War das Ihr erster Aufenthalt in Israel?

Nein, mein dritter. Ich war zweimal als Reisender dort, und Land und Leute haben mich sofort fasziniert. Ich wollte mehr als nur Bilder vor Augen zu haben und habe mich deshalb um ein Stipendium im Studienprogramm beworben.

Gab es einen Grund, dies genau jetzt zu tun?
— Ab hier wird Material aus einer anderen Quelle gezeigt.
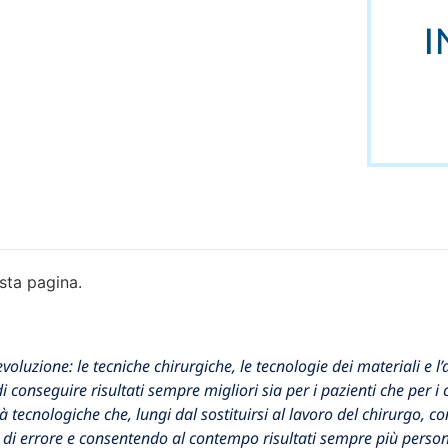
I
sta pagina.
luzione: le tecniche chirurgiche, le tecnologie dei materiali e l
i conseguire risultati sempre migliori sia per i pazienti che per i 
ità tecnologiche che, lungi dal sostituirsi al lavoro del chirurg
 di errore e consentendo al contempo risultati sempre più person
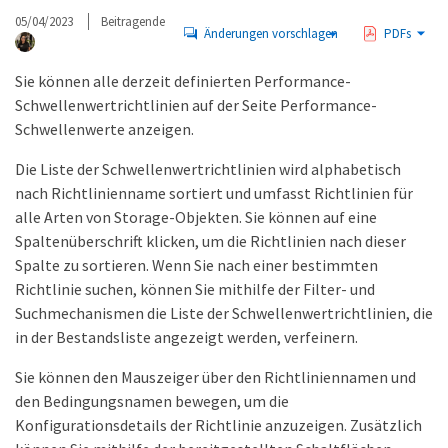
05/04/2023
Beitragende
Änderungen vorschlagen
PDFs
Sie können alle derzeit definierten Performance-
Schwellenwertrichtlinien auf der Seite Performance-
Schwellenwerte anzeigen.
Die Liste der Schwellenwertrichtlinien wird alphabetisch
nach Richtlinienname sortiert und umfasst Richtlinien für
alle Arten von Storage-Objekten. Sie können auf eine
Spaltenüberschrift klicken, um die Richtlinien nach dieser
Spalte zu sortieren. Wenn Sie nach einer bestimmten
Richtlinie suchen, können Sie mithilfe der Filter- und
Suchmechanismen die Liste der Schwellenwertrichtlinien, die
in der Bestandsliste angezeigt werden, verfeinern.
Sie können den Mauszeiger über den Richtliniennamen und
den Bedingungsnamen bewegen, um die
Konfigurationsdetails der Richtlinie anzuzeigen. Zusätzlich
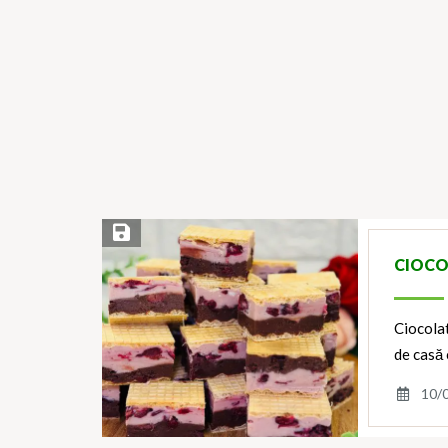
Save Recipe
CIOCO
Ciocolat
de casă 
10/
Ja: Die evangelische Kirchengemeinde Olpe steht vor einem personellen Neuanfang. Meine beiden Amtsbrüder stehen beide recht kurz vor dem Ruhestand, und danach wird es nur noch zwei statt drei Pfarrstellen geben. Ich glaube, es ist besser, wenn das mit einem kompletten Neustart vollzogen wird und nicht einer aus der alten Riege weitermacht. Daher werde ich Ende des Jahres meinen Abschied aus der Kirchengemeinde Olpe feiern und eine neue Stelle im Münsterland antreten.

Wie geht Ihr Studienseminar weiter?

Es gibt in Heidelberg und Berlin Studiengänge, die sich anbieten würden und zum Thema passen. Aber ich nutzte diese Woche erstmal zum Durchatmen, und dann sehe ich weiter.

Wolfgang Weiß (59 Jahre) ist seit 21 Jahren Pfarrer der evangelischen Kirchengemeinde Olpe und betreut den Pfarrbezirk Drolshagen, der auch Randbereiche der Stadt Olpe umfasst. Er wurde in Münster geboren und hat im Münsterland seine Vikarszeit verbracht. Er ist verheiratet und hat eine Tochter. Wenn ihm sein Beruf Zeit lässt, liest er gern und viel.